The ICO’s decision named only the four largest recipients of the data collected and shared by Bounty, out of 37. One of these companies was Sky - Bounty provided Sky over 30 million records.

In 2021, PI wrote to Sky to ask what actions they had taken to locate the data received from Bounty and whether they deleted it, if they had attempted to notify any affected people, or if they had changed their internal policy or practice with regards to receiving third-party data.

Sky refused to answer PI’s questions, saying “due to both passage of time and the confidential nature of the information being requested, we are not able to respond to your questions”.

It remains unknown whether and how the data that Bounty collected and shared is continued to be used to profile and target those 14 million mothers and their babies today.

PI has investigated the use of personal data in political campaigning since the run up to 2017 Kenyan elections and the involvement of a then little known company called Cambridge Analytica. We have repeatedly raised concerns about the use of personal data in political campaigning: the lack of transparency and impact on privacy of gratuitous data collection, profiling and targeting of messages/adverts.

We must address that political parties use consultants/third parties/ "representatives" for campaigns/communications. It is extremly unclear how they are using personal data and this needs strong data protection and enforcement. PI is calling for urgent reform of the use of personal data in political campaigning, stornger protections and enforcement, not less.

The proposal to extend circumstances where public and private bodies can lawfully process health data:

While it is undisputed that there are circumstances in which health data may be lawfully and legitimate processed by public and private bodies during public health emergencies, it is essential that there is full transparency on

(i) the nature of the relationship between those actors, and

(ii) the data processing activities pertaining to each of the actors involved in the handling of health data. Recent history in the UK shows that this is rarely the case.

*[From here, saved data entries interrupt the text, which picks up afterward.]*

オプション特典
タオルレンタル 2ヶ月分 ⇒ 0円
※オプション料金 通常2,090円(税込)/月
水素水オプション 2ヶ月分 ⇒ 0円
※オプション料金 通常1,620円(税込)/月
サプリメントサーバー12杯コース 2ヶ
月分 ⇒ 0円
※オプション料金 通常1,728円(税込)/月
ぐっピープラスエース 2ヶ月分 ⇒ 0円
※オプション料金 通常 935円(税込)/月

In recent years, PI has investigated contracts between the NHS and private actors Palantir and Amazon. In the case of Palantir, and as PI reported, the limited documents disclosed by the government in relation to its contract with Palantir are unclear on the conditions limiting Palantir’s access to data after the partnership ends. According to those disclosed documents, Palantir is permitted to undertake any processing activities it deems useful, making function creep a real concern.

Another recent example is the contract between the National Health Service and Amazon, the full disclosure of which PI pursued by way of a complaint to the ICO which was partially granted. The fact that civil society organisations are essentially left with no other option but to raise a complaint with the ICO in order to access public-private contracts not only reveals poor transparency standards, but is also a reflection of the level of resources required to effectively scrutinise public-private partnerships.

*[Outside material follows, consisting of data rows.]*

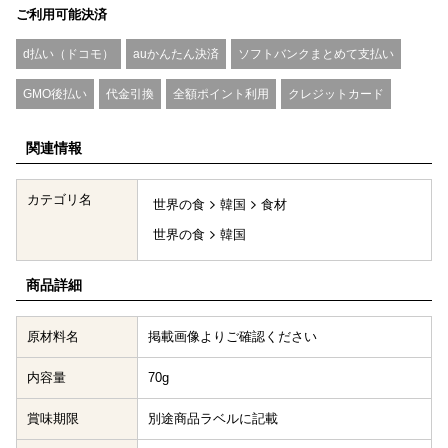
ご利用可能決済
d払い（ドコモ）
auかんたん決済
ソフトバンクまとめて支払い
GMO後払い
代金引換
全額ポイント利用
クレジットカード
関連情報
カテゴリ名
世界の食
韓国
食材
世界の食
韓国
商品詳細
原材料名
掲載画像よりご確認ください
内容量
70g
賞味期限
別途商品ラベルに記載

Against this background, while any clarification from the government is welcome, it should not merely serve government or commercial interests: it should be used to inform civil society.

The proposal that data subjects attempt to resolve complaints directly with data controller before lodging a complaint with the ICO:

At the moment, no such requirement is placed upon data subjects. Introducing this will have a negative or disproportionate impact on data subjects’ right to seek remedy for any infringements of their data protection rights.

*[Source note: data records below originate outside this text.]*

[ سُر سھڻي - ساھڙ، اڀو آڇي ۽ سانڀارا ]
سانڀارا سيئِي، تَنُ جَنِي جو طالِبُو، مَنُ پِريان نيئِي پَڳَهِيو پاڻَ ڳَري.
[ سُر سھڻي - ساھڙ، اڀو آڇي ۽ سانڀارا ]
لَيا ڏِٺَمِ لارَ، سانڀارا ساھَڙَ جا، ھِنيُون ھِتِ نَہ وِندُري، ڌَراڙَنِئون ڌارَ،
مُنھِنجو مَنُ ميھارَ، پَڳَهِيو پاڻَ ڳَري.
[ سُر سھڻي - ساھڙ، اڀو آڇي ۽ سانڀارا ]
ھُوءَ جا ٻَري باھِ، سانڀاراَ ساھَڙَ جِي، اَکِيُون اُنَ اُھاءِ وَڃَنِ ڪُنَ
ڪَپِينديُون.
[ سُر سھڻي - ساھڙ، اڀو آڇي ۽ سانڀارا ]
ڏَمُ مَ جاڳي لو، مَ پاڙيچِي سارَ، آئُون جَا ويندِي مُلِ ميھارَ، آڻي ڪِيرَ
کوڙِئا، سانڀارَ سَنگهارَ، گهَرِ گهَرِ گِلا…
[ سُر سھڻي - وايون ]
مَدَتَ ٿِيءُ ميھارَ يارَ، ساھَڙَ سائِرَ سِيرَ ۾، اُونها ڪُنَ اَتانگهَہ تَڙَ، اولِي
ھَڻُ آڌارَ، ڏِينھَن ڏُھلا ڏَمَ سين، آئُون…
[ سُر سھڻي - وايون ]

Engaging with companies can be daunting and time consuming. A data subject may not always know who the controller is as certain ecosystems are shrouded in opacity. PI has repeatedly called upon regulators in the EU and globally to investigate and take enforcement action against adtech and data brokers because of this.

As PI research has illustrated, it can be extremely difficult for a data subject to obtain answers from data controllers, either through companies not responding to requests or seeking to evade their GDPR obligations.
In many of our investigations we have not received any responses at all following our submission of DSARs.